To get started with our analysis we need to look at the current share for our providers and to get a sense of where customers come from for each of our providers, Bit.ly, TinyArrows and TinyURL. A hypothetical model of that information is presented in what is called a Transition Table, as shown below:

Here's how to read a Transition Table:

  1. Start with initial customer counts and market share
  2. For each provider and each competitor, note the gains and losses for the time period in question
  3. A single "play" of the Transition Table takes us from May market share to June market share

Microsoft Excel is not a bad place to start for share analyses, but for our calculations (and for a greater number of providers, certainly) we'll want a more powerful tool with Matrix math and/or linear algebra functionality, like NumPy (for Python), or linalg (for Fortran through Ruby). For the purposes of this review, I'll use Mathematica to show the essential matrix calculations that can show us evolving Markov analysis for estimating market share.

In this analysis we'll use a first-order Markov process, and assume that the customer purchase decision for each month depends only on the choices available for that month. Studies have shown that first order Markov processes can be successful at predicting web behavior, particularly if the transition matrix is stable.

We can load our transition matrix into Mathematica, where the Mathematica transition matrix vectors are generated by calculating losses to competitors: Bit.ly (for example), kept 920 customers in May, but lost 23 to TinyArrows and 57 to TinyURL, yielding their vector of {.920, .023, .057 }.

The result is shown below:

The key to Markov analysis is the ability to determine or estimate the number of customers gained-from and lost-to competitors. Web analytics can often provide an estimate for such customer migrations, as can the results of a "competitive upgrade" marketing program.

Markov analysis for a single month can show meaningful transitions, but a more useful analysis can be had when

  1. The transition matrix is assumed to be stable, and
  2. The model is used to determine equilibrium market shares

Such an analysis is shown below:

As we might guess from the initial transition table, this is a very favorable market for Bit.ly, based in the hypothetical numbers presented here. Bit.ly started with an even share of the market, but will evolve to nearly double the market share of its competitors with the transition table shown here. If there are second-order effects (such as Bit.ly being seen as a "leader" in potential customers' eyes) then the share gain my be even larger than that shown here.
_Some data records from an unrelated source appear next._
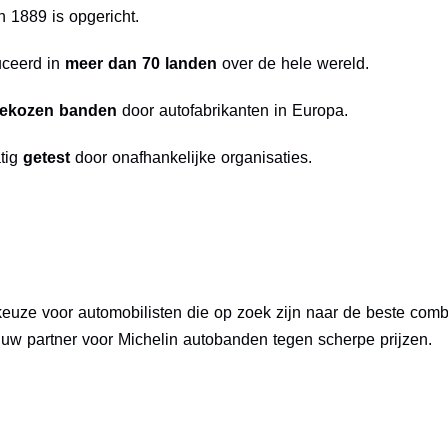
n 1889 is opgericht.
ceerd in
meer dan 70 landen
over de hele wereld.
gekozen banden
door autofabrikanten in Europa.
tig
getest
door onafhankelijke organisaties.
keuze voor automobilisten die op zoek zijn naar de beste combi
 uw partner voor Michelin autobanden tegen scherpe prijzen.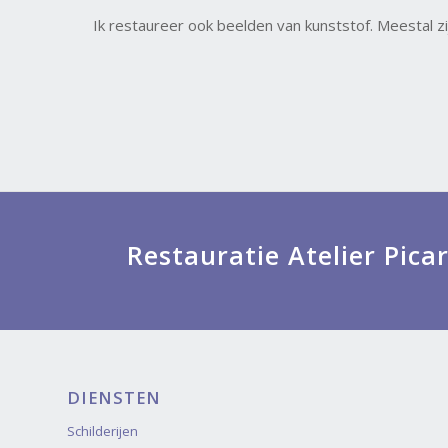
Ik restaureer ook beelden van kunststof. Meestal z
Restauratie Atelier Pica
DIENSTEN
Schilderijen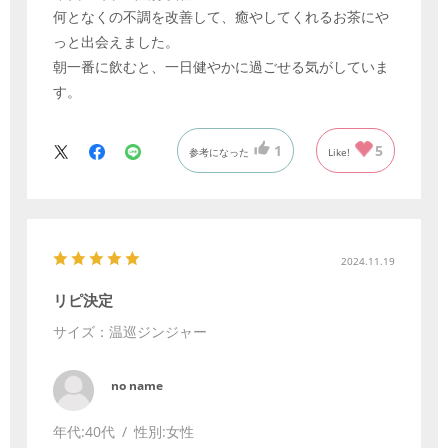
何となくの不調を改善して、癒やしてくれるお茶にや
っと出会えました。
朝一番に飲むと、一日健やかに過ごせる気がしていま
す。
1
5
参考になった
Like!
2024.11.19
リピ決定
サイズ：温巡ジンジャー
no name
年代:
40代
性別:
女性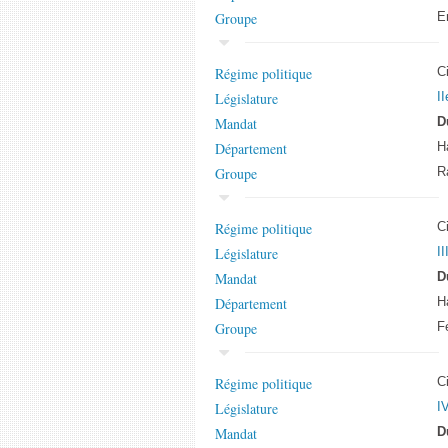
Groupe
E
Régime politique
C
Législature
II
Mandat
D
Département
H
Groupe
R
Régime politique
C
Législature
II
Mandat
D
Département
H
Groupe
F
Régime politique
C
Législature
IV
Mandat
D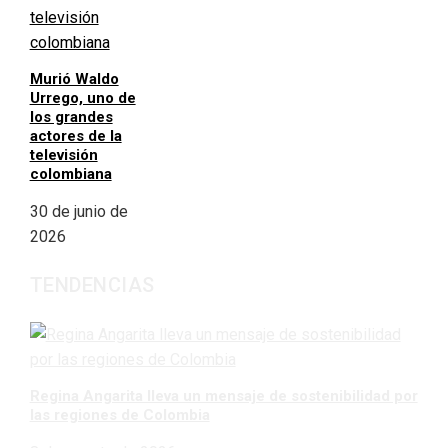
Murió Waldo
Urrego, uno de
los grandes
actores de la
televisión
colombiana
30 de junio de
2026
TENDENCIAS
Regina Angarita lleva un mensaje de sostenibilidad por
las regiones de Colombia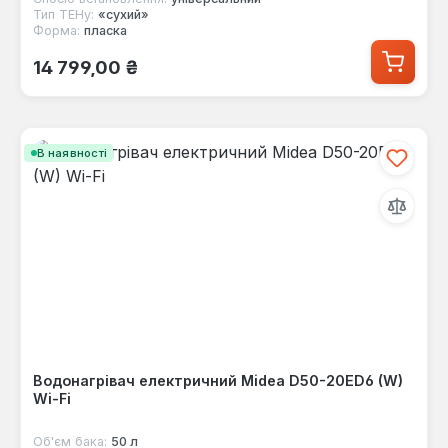
Тип ТЕНу:
«сухий»
Форма:
пласка
Звичайна ціна:
14 799,00 ₴
В наявності
Водонагрівач електричний Midea D50-20ED6 (W)
Wi-Fi
Об'єм бака:
50 л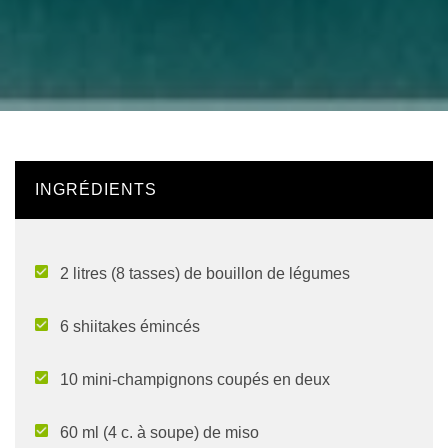
INGRÉDIENTS
2 litres (8 tasses) de bouillon de légumes
6 shiitakes émincés
10 mini-champignons coupés en deux
60 ml (4 c. à soupe) de miso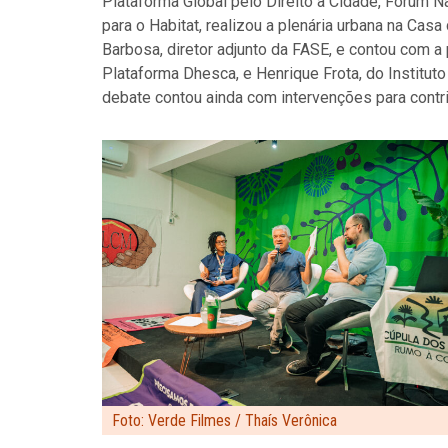
Plataforma Global pelo Direito à Cidade, Fórum N
para o Habitat, realizou a plenária urbana na Cas
Barbosa, diretor adjunto da FASE, e contou com a 
Plataforma Dhesca, e Henrique Frota, do Instituto
debate contou ainda com intervenções para contr
Foto: Verde Filmes / Thaís Verônica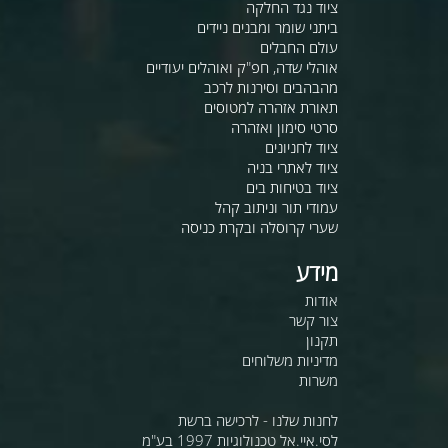
ציוד נגד החלקה
ביתני שומר ומבנים ניידים
עולם החבלים
אוהלי שדה, חפ"ק ואוהלים יעודיים
מהבהבים וסירנות לרכב
תאורת אזהרה למטוסים
סרטי סימון ואזהרה
ציוד לחניונים
ציוד לאתרי בניה
ציוד בטיחות בים
עמודי תור וניתוב קהל
שערי קרוסלה ובקרת כניסה
מידע
אודות
צור קשר
תקנון
מדיניות משלוחים
משרות
לחנות שלנו - לרכישה ברשת
לסי.איי.אל טכנולוגיות 1997 בע"מ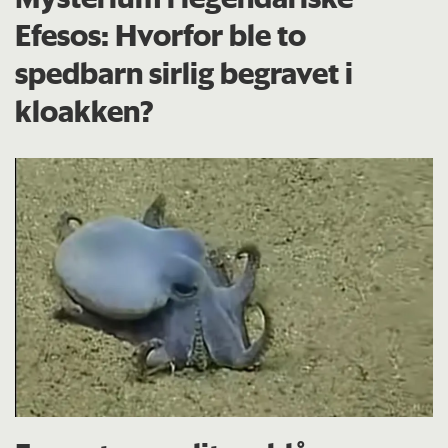
Efesos: Hvorfor ble to
spedbarn sirlig begravet i
kloakken?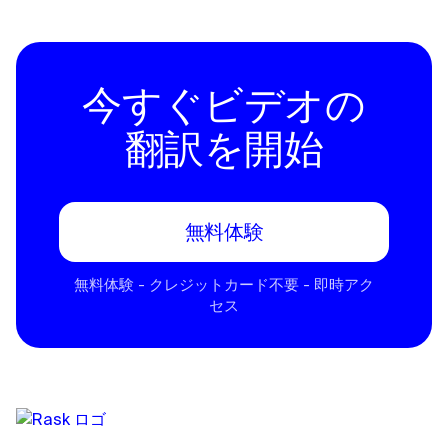
今すぐビデオの
翻訳を開始
無料体験
無料体験 - クレジットカード不要 - 即時アク
セス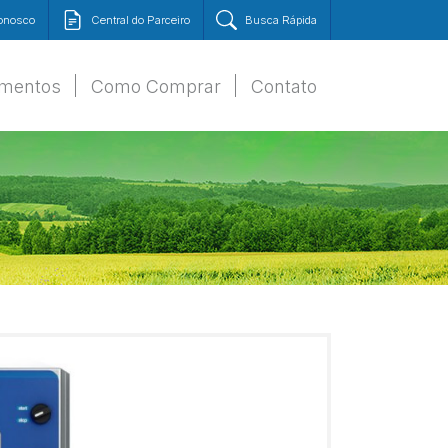
Conosco
Central do Parceiro
Busca Rápida
amentos
Como Comprar
Contato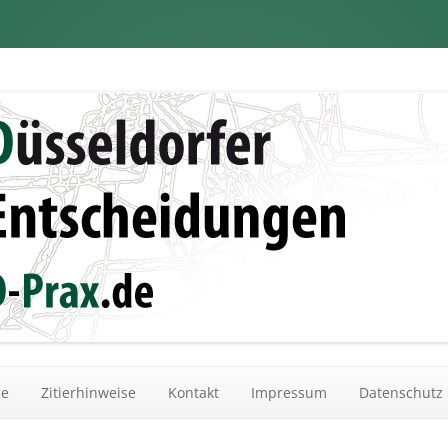
dungen
Zum Inhalt springen
he
Zitierhinweise
Kontakt
Impressum
Datenschutz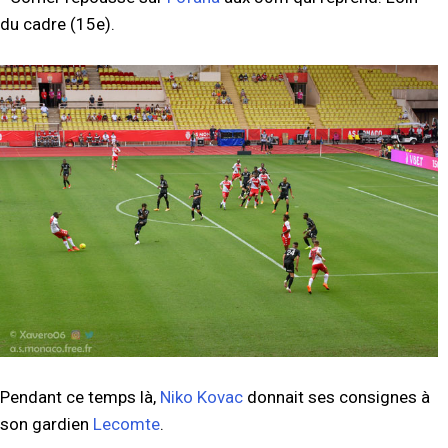
du cadre (15e).
Pendant ce temps là,
Niko Kovac
donnait ses consignes à
son gardien
Lecomte
.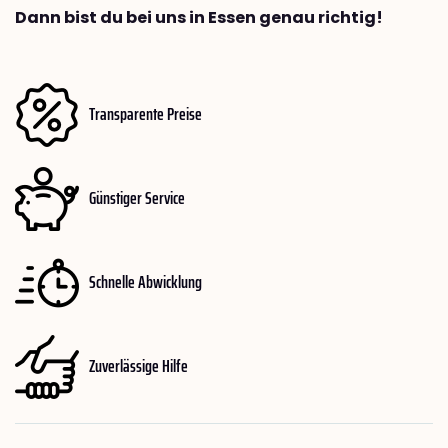
Dann bist du bei uns in Essen genau richtig!
Transparente Preise
Günstiger Service
Schnelle Abwicklung
Zuverlässige Hilfe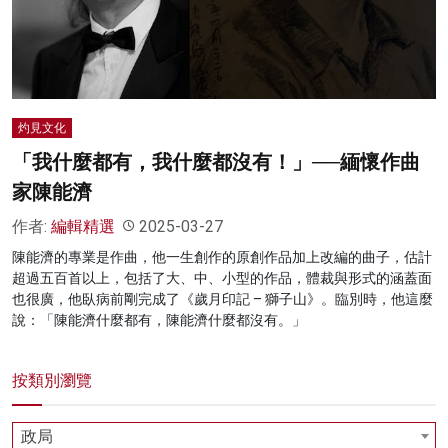
名家榜
灼見活動
關於我們
灼見文化
「我什麼都有，我什麼都沒有！」──緬懷作曲
家陳能濟
作者:
編輯精選
2025-03-27
陳能濟的專業是作曲，他一生創作的原創作品加上改編的曲子，估計
超過五百首以上，包括了大、中、小型的作品，體裁與形式的涵蓋面
也很廣，他臥病前剛完成了《歲月印記 – 獅子山》。臨別時，他這麼
說：「陳能濟什麼都有，陳能濟什麼都沒有。」
按類別瀏覽
政局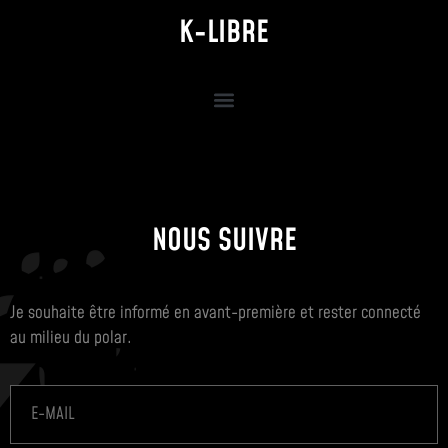
K-LIBRE
NOUS SUIVRE
Je souhaite être informé en avant-première et rester connecté
au milieu du polar.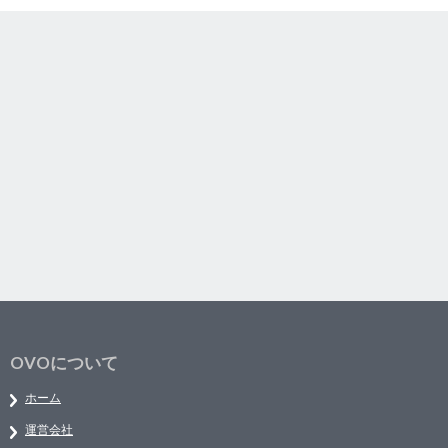
OVOについて
ホーム
運営会社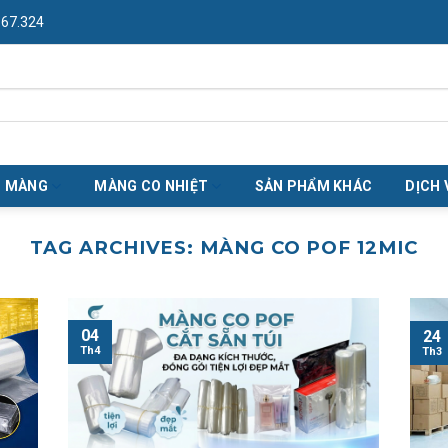
967.324
O MÀNG
MÀNG CO NHIỆT
SẢN PHẨM KHÁC
DỊCH 
TAG ARCHIVES:
MÀNG CO POF 12MIC
04
24
Th4
Th3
But that's not the only fascinating thing about Markov analysis here. It's not where you start the game, but how well you play it. If we keep the transition matrix constant (i.e. how the game is played), then even if we drop Bit.ly and Tinyarrows to 1% market share and play the game to equilibrium, we still end up with the same basic equilibrium that we'd achieved from even shares! The effect of playing this game to equilibrium is shown below:

So perhaps this is the "Ah HA!" of the crowded social media space, and the reason that small companies keep entering the space to try to carve their niche in it. The model here might suggest the following:

  1. In a world of compute clouds, the barriers-to-entry for social media startups is low
  2. The social media space is new enough that many firms with "one-stripe zebra" distinctive competencies might still carve out and defend niches successfully -- they play well
  3. Publicly traded firms (like Facebook and Google) are compelled to increase market share and earnings and have powerful incentives to change the nature of competition -- to "shake up" the transition matrix from time to time
  4. Nothing shakes up a transition matrix like the acquisition of a competitor
  5. Technology tends to produce natural monopolies, but only if a leader can acquire enough share that higher-order monopolistic effects take over

So -- when all is said and done, it really is in the interest of lots of niche firms to try to carve out a defensible space, and it is in Facebook's and Google's interest to acquire the pieces that let the "natural monopolies" play out.

So -- Social Media "Insanity?" -- "Crazy like a fox" is more like it.